Bugzilla – Bug 145204
dmapi seems to break xfs
Last modified: 2006-02-23 18:11:07 UTC
We have the following two issues with xfs right now: - xfs.ko currently has a dependency on dmapi.ko and exportfs.ko. At least the dependency on dmapi,ko is definitely wrong. Can this please be fixed? - When trying to mount an xfs filesystem, we get a NULL pointer dereference attempt in xfs_buf_rele. This is with the 2.6.16-rc1-git3-3-default kernel from SUSE Linux 10.1 Beta 2. Can you please look into these problems?
Created attachment 64766 [details] NULL pointer dereference in xfs_buf_rele
AJ FYI -> blocker
This already happened with most kotd based on 2.6.15 and 2.6.15-gits.

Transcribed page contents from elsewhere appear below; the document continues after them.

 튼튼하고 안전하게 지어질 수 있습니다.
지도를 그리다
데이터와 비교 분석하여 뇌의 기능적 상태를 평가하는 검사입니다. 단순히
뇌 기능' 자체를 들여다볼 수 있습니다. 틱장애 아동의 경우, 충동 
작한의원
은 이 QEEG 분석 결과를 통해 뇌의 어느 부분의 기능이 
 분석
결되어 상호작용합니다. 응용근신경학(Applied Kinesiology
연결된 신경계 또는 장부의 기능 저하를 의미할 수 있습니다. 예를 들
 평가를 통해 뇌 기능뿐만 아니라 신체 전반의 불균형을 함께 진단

Nathan is at linux.conf.au at the moment, so he won't be able to answer directly. In the mean time, I'll do my best.... If I understand things correctly, when you build your kernel with CONFIG_XFS_DMAPI (as it appears to be from the attached oops report) XFS becomes dependent on dmapi.ko. This appears to be the same module dependency tree as in sles9sp3 (from modules.dep): /lib/modules/2.6.5-7.244-default/kernel/fs/xfs/xfs.ko: /lib/modules/2.6.5-7.244-default/kernel/fs/exportfs/exportfs.ko /lib/modules/2.6.5-7.244-default/kernel/fs/dmapi/dmapi.ko Can you explain in a little more detail what the problem is here? As to the oops in xfs_buf_rele(), I have not seen this before. It looks to be a reference counting problem on the buffer being used to read the log resulting in it being freed too early and the wrong way. It is not immediately obvious what is wrong here, so can you give us some indication of what the filesystem is doing during log recovery? i.e. if it still oops during mount, can you run 'xfs_logprint -t <device>` before attempting to mount it and attach the output? FWIW, did the system crash prior to this problem, or was it after a clean unmount?

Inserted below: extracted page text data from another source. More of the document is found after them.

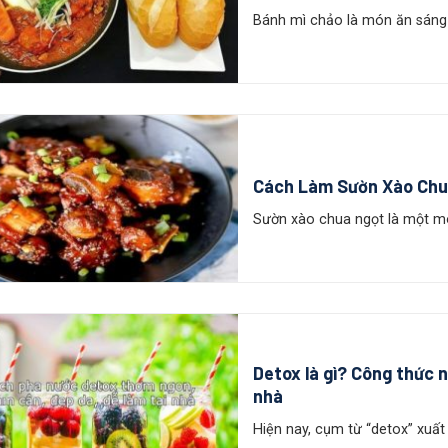
Bánh mì chảo là món ăn sáng đ
Cách Làm Sườn Xào Chu
Sườn xào chua ngọt là một món
Detox là gì? Công thức 
nhà
Hiện nay, cụm từ “detox” xuất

Update: we managed to still disable DMAPI in the configs for Beta2. SGI, could you please look into what's broken?
Comment 4: It doesn't seem right to me to pull in dmapi,ko when dmapi isn't being used. I didn't notice that SP3 has the same dependency. The Oops goes away with CONFIG_XFS_DMAPI=n, so it's some interaction with the DMAPI code. The patches I received from Bob were incomplete: at least the things in patches.suse/dmapi-enable2 were missing. Likely something went wrong there. I had asked Bob to check if our KOTD worked but didn't receive feedback. So either Bob didn't hit this case, or he didn't get to testing a KOTD with the dmapi patches in.

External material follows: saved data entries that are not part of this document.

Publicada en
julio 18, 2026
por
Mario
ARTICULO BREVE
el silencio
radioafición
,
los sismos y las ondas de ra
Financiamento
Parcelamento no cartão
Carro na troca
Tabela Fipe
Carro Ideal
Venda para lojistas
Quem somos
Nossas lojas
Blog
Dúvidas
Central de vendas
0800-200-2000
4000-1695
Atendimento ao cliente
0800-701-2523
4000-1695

*** Bug 145517 has been marked as a duplicate of this bug. ***
I've been trying to reproduce "The DMAPI problem" but I haven't been able to see anything wrong. I built 1) XFS w/DMAPI, 2) XFS wo/DMAPI, 3) DMAPI wo/XFS, 4) XFS and DMAPI as loadable modules, and 5) XFS and DMAPI as in kernel modules. None of the above combinations cause any problems for me. I did test the KOTD with respect to the DMAPI changes you made. I didn't run it through a full course of tests, but I was able to verify that basic functionality was working -- files migrated, unmigrated, the DM attributes were reported correctly. Unfortunately, there seems to be a delay between your KOTD and our KOTD. Maybe I've been testing with something different than what you've got. I'll start over using a fresh workarea.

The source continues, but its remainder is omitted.